Li Daguang, a military expert at the University of National Defense, ruled out the possibility of any immediate adjustment in the allocation of military regions.

“Relevant discussions have been ongoing for several years. But none of the proposals are mature enough,” Li told the Global Times, citing the complexity of reforming the system.

“The existing system has been in accordance with the national defense situation of China, which pursues a national defense policy that is purely defensive in nature,” Li argued.

The 2.3 million-strong PLA, under the top command of the Central Military Commission, oversees seven military regions nationwide as administrative headquarters responsible for making plans for troop development, commanding joint operations of different armed forces and guaranteeing joint logistics in several provinces.

Chen Zhou, a researcher with the Chinese Academy of Military Sciences, noted that the division of China's military regions is based on administrative divisions, geographic locations, directions of strategic campaign and combat missions.

“The allocation of military regions usually changes with the troops' development and domestic and external environments,” Chen noted.

In private talks, military personnel were often heard talking about the urgency of a reform, as the current divide of seven military regions “appears to be redundant,” and “not up to the demand of modern military mobilization or deployment.”

The views were reflected in heated discussions among military aficionados on the Internet.
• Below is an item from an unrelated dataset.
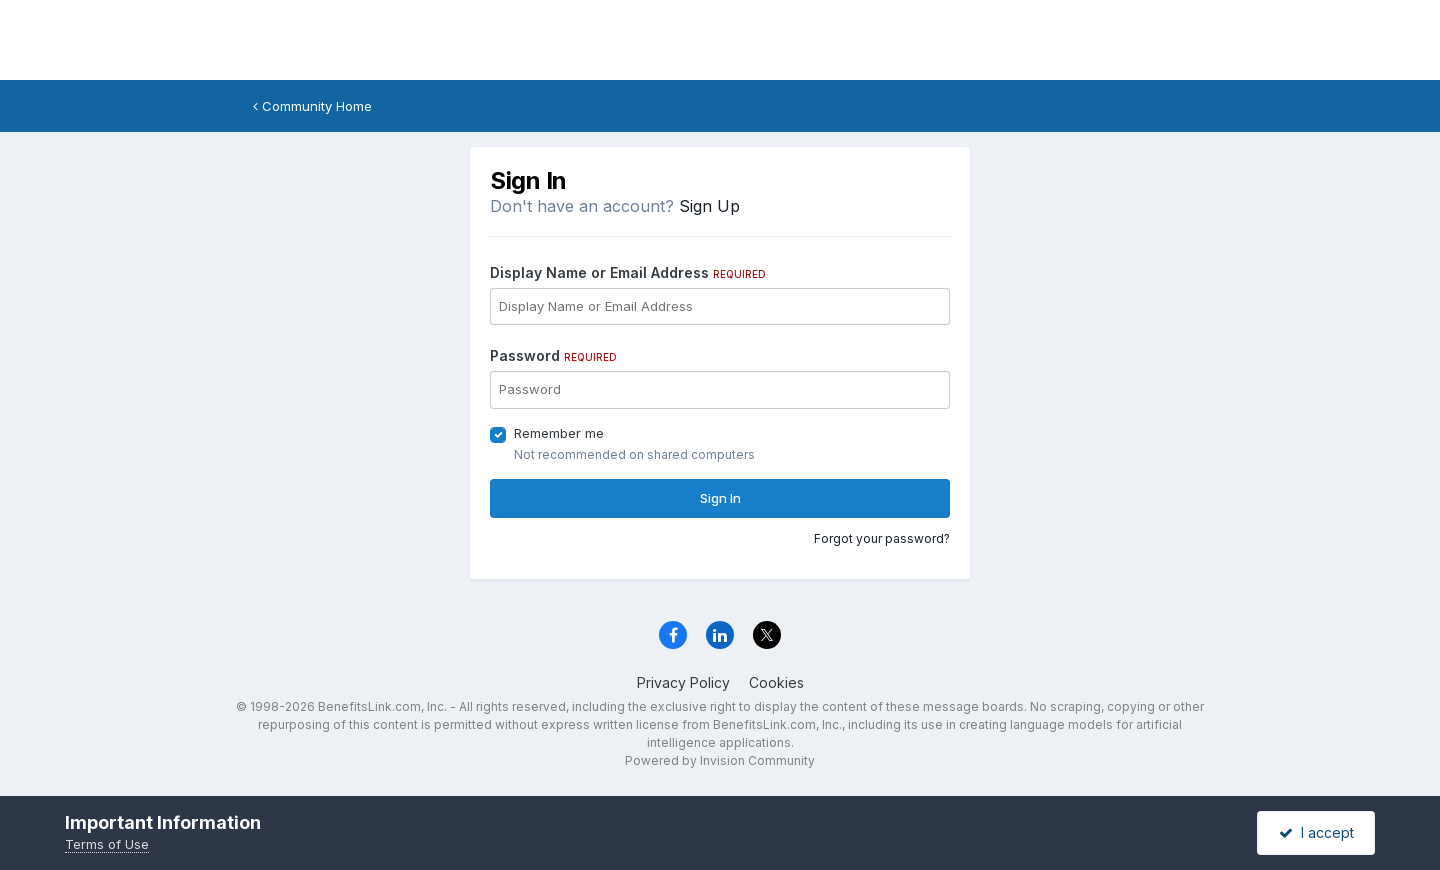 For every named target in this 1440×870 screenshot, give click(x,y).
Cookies (776, 682)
A Web user wrote on a military forum that the army has been the main decision power in each military region, while the navy and air forces were always sidelined, which the user said isn't good for the military modernization of China.

Some Web users also doubted the efficiency of the division system, as the coordination among several regions is quite inconvenient.

However, military insiders told the Global Times that a major reform is hard to formulate, as the combination of some regions will mean the move of too many personnel and facilities, which might cause problems.

There have been several adjustments in the division of military regions since the foundation of the People's Republic of China.

Originally, six military regions were established in 1950. That number rose to 13 in the late 1950s and was reduced to 11 in 1968. Mao Zedong, the former leader of China, decided to exchange the positions of commanders in eight military regions in 1973. The current divide of seven regions dates back to 1985 when the country initiated a major demobilization of a million servicemen.

In another development, the official bilingual website of the Ministry of National Defense (MND) is expected to launch tomorrow, on the Chinese Army's 82nd birthday. The site is meant to be a channel for China to express and elaborate its military policy and release information of activities.

Admiral Timothy Keating, commander of the US forces in the Pacific region, praised the move Tuesday.

“This goes with our desire for more transparency and better understanding of Chinese military intentions,” Keating said.

On Tuesday, the military also offered 90 foreign journalists a visit to its Third Guard Division, a motorized infantry force that safeguards Beijing. The move was interpreted by Reuters as China's military cautiously trying out new openness.

Rear Admiral Yang Yi, a senior military expert at the University of National Defense, said the army is displaying increased confidence, transparency and openness by a series of military exchanges and diplomatic activities.

“It is conducive for China to convey its message of peaceful development and gradually dispel concerns about its military intentions from its Asian neighbors and Washington,” Yang said.